Hoy, Héctor Rojas, profesor adjunto de la Escuela de Educación de la Universidad de O´Higgins, reseña «Matate, amor», novela que se incorpora a las filas de la creciente literatura que problematiza la maternidad.
Matate, amor fue la primera novela de la escritora argentina Ariana Harwicz en el año 2012. Luego la siguieron La débil mental (2014), Precoz (2015) y Degenerado (2019). A pesar de la sostenida producción y – leo en diversas notas de prensa – interés de la crítica, fue un nombre que me fue esquivo hasta ahora. Matate, amor tiene una nueva edición de 2018 en MARDULCE, que es la primera novela de Harwicz que leo, la única por el momento.
La novela está escrita principalmente desde el relato interior de su protagonista, salvo un par de momentos en los que cede la voz a otros personajes. Se trata de una mujer que narra una vida que le pasa por encima. La crítica ha hecho énfasis en la reflexión sobre una maternidad no deseada que permite la obra, especialmente en un momento en que en Latinoamérica la última ola feminista ha impulsado la discusión sobre el aborto y la obligatoriedad de la maternidad. La asimilación sobre su vida de madre no es desde una consigna crítica a la maternidad. Es su maternidad, no la de otras mujeres, la que no le hace sentido porque no fue elegida: “Si no hubiera habido ese gesto de darme vuelta, si yo hubiera cerrado las piernas, si le hubiera agarrado la pija, no tendría que ir a la panadería a comprar la torta de crema o chocolate y las velitas, medio año ya” (9). La paternidad es todavía más insustancial porque además de no ser elegida es apenas mínimamente responsable.
Otra idea incómoda que trabaja Ariana Harwicz es la latencia de la muerte. Hay deseos novelados de asesinar y de morir, que no llegan a constituir planes reales y se esfuman en la divagación de la narración.

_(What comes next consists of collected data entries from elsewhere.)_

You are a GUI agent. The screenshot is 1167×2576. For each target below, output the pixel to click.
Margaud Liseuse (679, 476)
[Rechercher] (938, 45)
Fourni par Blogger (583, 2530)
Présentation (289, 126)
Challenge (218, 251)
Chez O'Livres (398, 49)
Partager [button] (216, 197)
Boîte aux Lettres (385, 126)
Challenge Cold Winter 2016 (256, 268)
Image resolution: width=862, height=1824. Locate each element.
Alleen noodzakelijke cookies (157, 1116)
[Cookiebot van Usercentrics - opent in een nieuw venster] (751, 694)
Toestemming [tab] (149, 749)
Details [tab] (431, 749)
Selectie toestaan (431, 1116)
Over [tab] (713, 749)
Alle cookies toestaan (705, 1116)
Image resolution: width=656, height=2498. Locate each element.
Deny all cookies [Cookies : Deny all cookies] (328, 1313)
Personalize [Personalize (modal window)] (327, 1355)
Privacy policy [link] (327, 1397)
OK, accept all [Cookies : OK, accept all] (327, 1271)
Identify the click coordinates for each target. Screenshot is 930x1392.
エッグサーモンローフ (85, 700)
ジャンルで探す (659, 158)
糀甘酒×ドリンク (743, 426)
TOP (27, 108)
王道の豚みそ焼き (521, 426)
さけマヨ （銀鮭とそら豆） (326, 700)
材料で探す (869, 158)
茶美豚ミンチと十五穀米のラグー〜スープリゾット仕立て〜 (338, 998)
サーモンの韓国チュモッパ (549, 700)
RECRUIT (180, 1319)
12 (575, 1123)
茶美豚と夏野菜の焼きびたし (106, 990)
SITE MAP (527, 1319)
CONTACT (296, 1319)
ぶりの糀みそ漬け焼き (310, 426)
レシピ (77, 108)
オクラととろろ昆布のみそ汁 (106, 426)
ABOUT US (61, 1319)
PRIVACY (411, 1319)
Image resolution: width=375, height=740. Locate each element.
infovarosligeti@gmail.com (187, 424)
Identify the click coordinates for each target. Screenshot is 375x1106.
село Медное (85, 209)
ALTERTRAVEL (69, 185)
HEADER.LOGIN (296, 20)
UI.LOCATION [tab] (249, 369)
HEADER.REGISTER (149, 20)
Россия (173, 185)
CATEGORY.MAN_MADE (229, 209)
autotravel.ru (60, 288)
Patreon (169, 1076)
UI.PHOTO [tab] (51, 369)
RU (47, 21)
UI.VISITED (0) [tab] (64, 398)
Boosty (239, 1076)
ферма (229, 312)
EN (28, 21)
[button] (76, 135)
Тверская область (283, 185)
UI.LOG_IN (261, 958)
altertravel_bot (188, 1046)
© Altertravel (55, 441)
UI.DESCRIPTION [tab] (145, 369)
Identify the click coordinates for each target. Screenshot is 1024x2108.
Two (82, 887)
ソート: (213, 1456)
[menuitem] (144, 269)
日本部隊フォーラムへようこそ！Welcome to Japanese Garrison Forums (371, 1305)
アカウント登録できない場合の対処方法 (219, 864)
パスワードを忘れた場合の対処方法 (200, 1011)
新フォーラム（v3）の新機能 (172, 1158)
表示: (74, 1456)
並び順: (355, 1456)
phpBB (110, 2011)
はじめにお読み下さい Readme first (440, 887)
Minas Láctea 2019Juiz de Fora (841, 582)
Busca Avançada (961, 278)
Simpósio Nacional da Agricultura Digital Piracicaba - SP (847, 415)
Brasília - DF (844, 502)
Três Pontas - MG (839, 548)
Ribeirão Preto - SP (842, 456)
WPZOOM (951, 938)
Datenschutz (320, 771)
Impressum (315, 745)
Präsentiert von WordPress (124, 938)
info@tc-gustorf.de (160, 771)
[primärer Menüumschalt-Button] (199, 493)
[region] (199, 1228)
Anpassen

Hay vecinos suicidas, familias completas que se han matado. Hay suicidas que ante la presión de su entorno se quitan la vida, una suerte de entorno de muerte. También está ella, no suicida pero atrapada y ante la presión social la muerte se viste de libertad, como el título de la novela insinúa. Es una libertad superficial y falsa, por eso descartada.
También hay una vida de pareja ridícula. No hay amor, ni siquiera hay dudas sobre el amor. La vida de pareja viene y sucede. Tampoco hay comunicación que permita resolver algo. Entre tanto silencio entre personajes, como lectores nos vamos volviendo cómplices de una crisis de la que nos enteramos por todo lo que narra la novela y que no es dicho en la voz de sus protagonistas. El silencio teje un resentimiento por el otro que con su propia reserva de sentimientos se muestra hostil y carente de empatía: “Es preferible callar, es lo que hago, hacerme la sota” (95). El silencio es en la novela un acuerdo implícito y el medio a través del cual se vuelven desconocidos.
Es una novela repleta de experiencias sensoriales y de ideas, muy íntima, aunque no tanto como para generar identificación con la protagonista, afortunadamente. Su historia en cambio se deja ver poco a poco, muestra lo que piensa y esconde lo que pasa. Precisamente en esa desproporción es que Ariana Harwicz encuentra un lugar en lo literario en un hábil gesto en el que el interior funciona como una cortina de humo de la historia. No solo hay un tema contingente y aunque sí lo hay, no es un emblema que ensombrezca la novela. Hay bastante humor negro e incluso momentos estéticamente hermosos, a pesar de la falta de trascendencia. Se trata de una mirada crítica, aunque sin la presión de ser correcta, lo que resulta en una obra que merece ser leída con atención.